Dumas'ın silahşörleri ellerinde kılıç ile savaşırken, günümüzdeki en büyük savaşçıların silahı futbol topudur. Savaşı kazanmak gol ile mümkün olduğundan bu savaşların kahramanları genelde golü atanlardır.

Takım olmak ve dört doğru pastan bir gol çıkartmak her zaman yazıldığı kadar kolay değildir. Yediğinizden bir fazlasını attığınız sürece savaşı kazanmanız olasıyken, kalenizi de korumanız gerekir.
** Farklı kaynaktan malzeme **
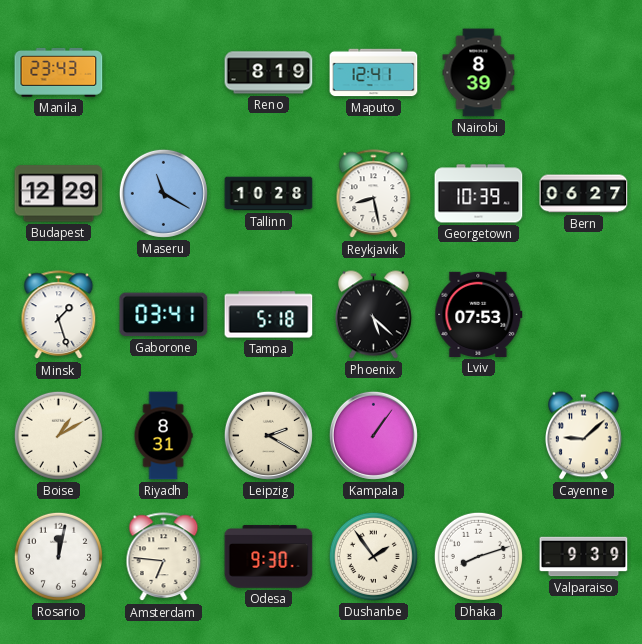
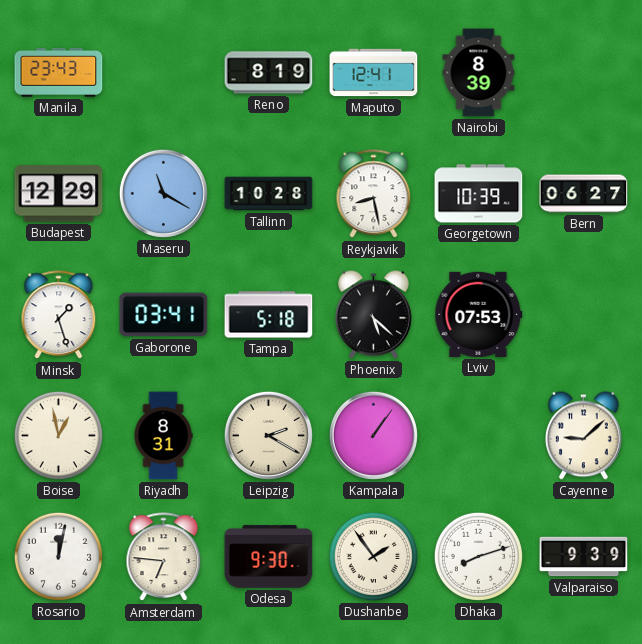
Boise: 1:10 -> 12:58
Bu sezon T.S.Ligte kalesini en iyi koruyan takımın Beşiktaş olduğunu görüyoruz. Oynadığı 18 maçta kalesinde sadece 11 gol gören Beşiktaş, bu 18 maçın 11'inde ise hiç gol yemedi. Lider Fenerbahçe kalesinde 20 gol görmesine karşın Beşiktaş'ın 6 puan önünde bulunuyor. Burada görünen şu ki Beşiktaş kalesini savunanlar işlerini doğru yaparken kahraman olması gereken silahşörler bu yükü kaldıramıyorlar.
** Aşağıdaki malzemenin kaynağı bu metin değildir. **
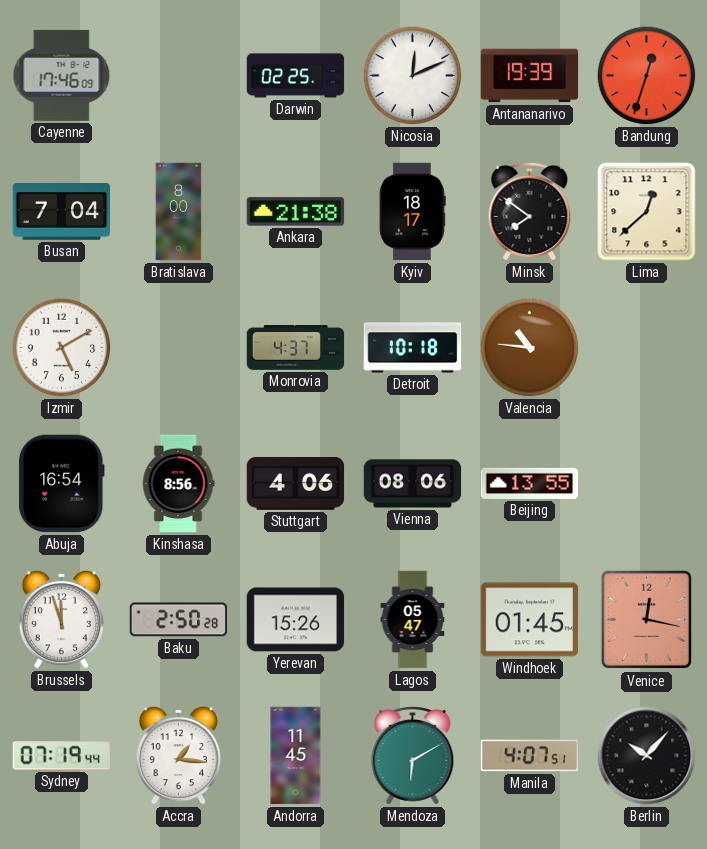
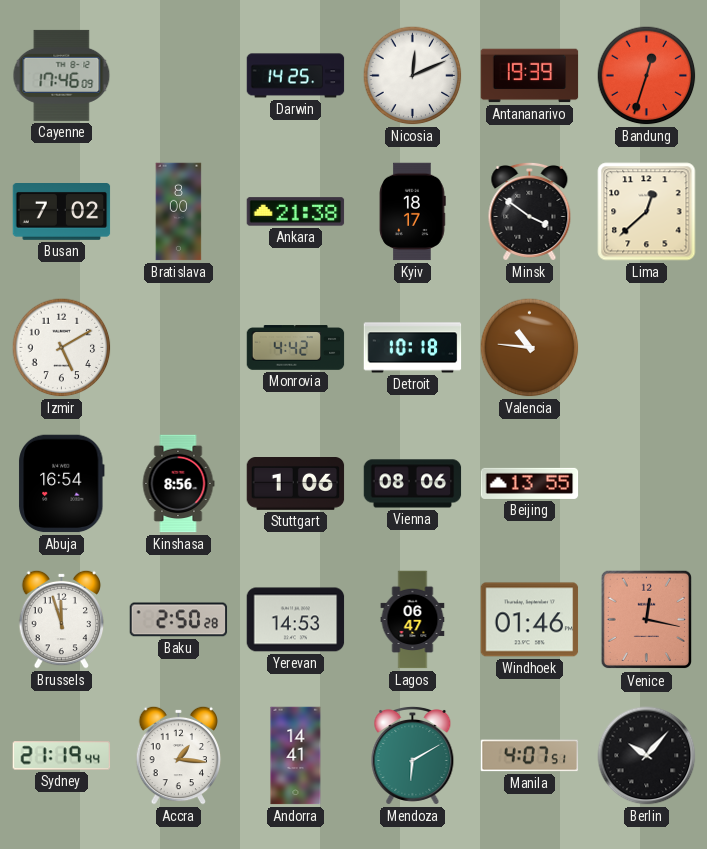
Darwin: 02:25 -> 14:25
Busan: 7:04 -> 7:02
Minsk: 7:51 -> 3:51
Monrovia: 4:37 -> 4:42
Stuttgart: 4:06 -> 1:06
Yerevan: 15:26 -> 14:53
Lagos: 05:47 -> 06:47
Windhoek: 01:45 -> 01:46
Sydney: 07:19 -> 21:19
Andorra: 11:45 -> 14:41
Beşiktaş'ın bu kadar az gol yemesinin sırrı-ki bilinmeyen birşey değil- 4'lü defans ve bu hattın önünde bulunan, genelde Fink ve Ernst'te oluşan 2 futbolcu. Bu 6 kişi kaleyi savunurken geriye karşı kaleye golü atacak 4 futbolcu kalıyor. Bu 4 futbolcu içinden Bobo, Beşiktaş adına gole en yakın oyuncu. Beşiktaş'ın fiilen attığı 22 golün 8 tanesinde Bobo'nun imzası var.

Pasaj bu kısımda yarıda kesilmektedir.